I've already drooled three times this morning, which is rather strange, because I can go months without drooling once. What I write is all true. I guess I'm so stoved up -- no one's friend, afraid of my own smokestack's tower -- that the drool strings never loosen. I might drool in my sleep. Who am I kidding? My pillow's never wet in the morning.
What I've been decrying these many months, the ways of the industrial powers, really is something I hate. Probably because of the level they've reached. Not out of jealousy, really, but because I know they're against the rest of us, and what they've come to in life is so selfish it's dangerous. Yet they're able to drool out of that special contentment place, because they're one with it.
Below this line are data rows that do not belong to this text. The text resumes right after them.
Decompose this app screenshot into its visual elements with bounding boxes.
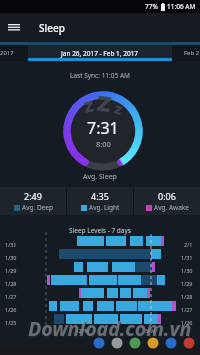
staticText: Feb 2: [184, 49, 200, 57]
staticText: 2017: [0, 49, 14, 57]
button[interactable]: 4:35: [67, 187, 133, 215]
staticText: 8:00: [96, 139, 111, 149]
button[interactable]: Jan 26, 2017 - Feb 1, 2017: [28, 45, 172, 61]
staticText: Avg. Sleep: [83, 172, 117, 182]
staticText: 1/29: [5, 267, 17, 274]
staticText: 1/31: [181, 254, 193, 261]
staticText: 1/27: [5, 293, 17, 300]
staticText: Sleep Levels - 7 days: [69, 226, 131, 235]
staticText: Download.com.vn: [28, 315, 192, 342]
staticText: 1/29: [181, 280, 193, 287]
staticText: 4:35: [91, 190, 109, 202]
staticText: 6AM: [145, 328, 156, 335]
button[interactable]: [0, 13, 27, 42]
staticText: Download.com.vn: [29, 316, 193, 343]
staticText: Sleep: [39, 21, 65, 35]
staticText: Avg. Deep: [22, 203, 53, 212]
button[interactable]: 2:49: [0, 187, 66, 215]
button[interactable]: 2017: [0, 45, 28, 61]
staticText: 1/30: [5, 254, 17, 261]
staticText: Avg. Awake: [154, 203, 189, 212]
staticText: 1/30: [181, 267, 193, 274]
staticText: Jan 26, 2017 - Feb 1, 2017: [61, 49, 139, 58]
staticText: 1/31: [5, 241, 17, 248]
staticText: 0:06: [158, 190, 176, 202]
staticText: 1/25: [5, 319, 17, 326]
staticText: 1/27: [181, 306, 193, 313]
staticText: Avg. Light: [89, 203, 120, 212]
staticText: 2/1: [184, 241, 193, 248]
button[interactable]: 0:06: [134, 187, 200, 215]
staticText: 7:31: [87, 117, 119, 139]
staticText: Last Sync: 11:05 AM: [70, 71, 131, 80]
staticText: 1/26: [181, 319, 193, 326]
staticText: 1/28: [181, 293, 193, 300]
staticText: 1/28: [5, 280, 17, 287]
staticText: 11:06 AM: [167, 2, 196, 11]
staticText: 2:49: [24, 190, 42, 202]
staticText: 1/26: [5, 306, 17, 313]
staticText: 12PM: [76, 328, 90, 335]
staticText: 77%: [145, 2, 158, 11]
button[interactable]: Feb 2: [172, 45, 200, 61]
How to be one with it without ruining it would have to be the question.
My own forays into industrialism -- the residential industrial movement, every man his own tire factory, or every man his own electrical generating plant -- have led me into some of this contentment, but I know it could go too far. (I'm up against a brick wall in some of my understandings here. Because I don't want there to be a big gulf between treating everything in the best way and having our industrial cake too.)
What I started with in the ideas for the residential industrial movement wasn't really meant to lead to tire factories on every block and all the rest, but to make the point that industrialism is ruining everything ... and to point out the absurdity of it all ... by giving the opposite absurdity that if these other guys get to have their own industry and ruin everything, why shouldn't the rest of us be able to get in on that. It's the old ethical teaching about 'What if everyone did what you're doing right now?' That makes you stop and think!
So ... why should the monster truck tire factory be able to spew black filth day after day while the rest of us sit here suffering? What if we all spewed black filth? It's a great question, and one that was answered with the absurdity of the residential industrial movement. Which now is a literal thing, with my neighbors and others around the world very proactively establishing factories, plants, and all the things of industry.
What a thing! Like Frankenstein's monster, my very own! And it won't be a week before there's a million industries meant to supply these, all kinds of kits, furnishings, etc. Meaning, very soon, every man will be getting a 600 page catalog full of gigantic desks and glass-paneled bookcases. And easy chairs. I could have my very own easy chair factory. Where I'd be sitting in our top of the line chair, looking out over my smokestacks, drooling.
Surfers probably drool, because they're on top of the world and the world's moving with them. That's the way it is for us industrialists. The world's moving with us, and will continue to move with us as long as it can.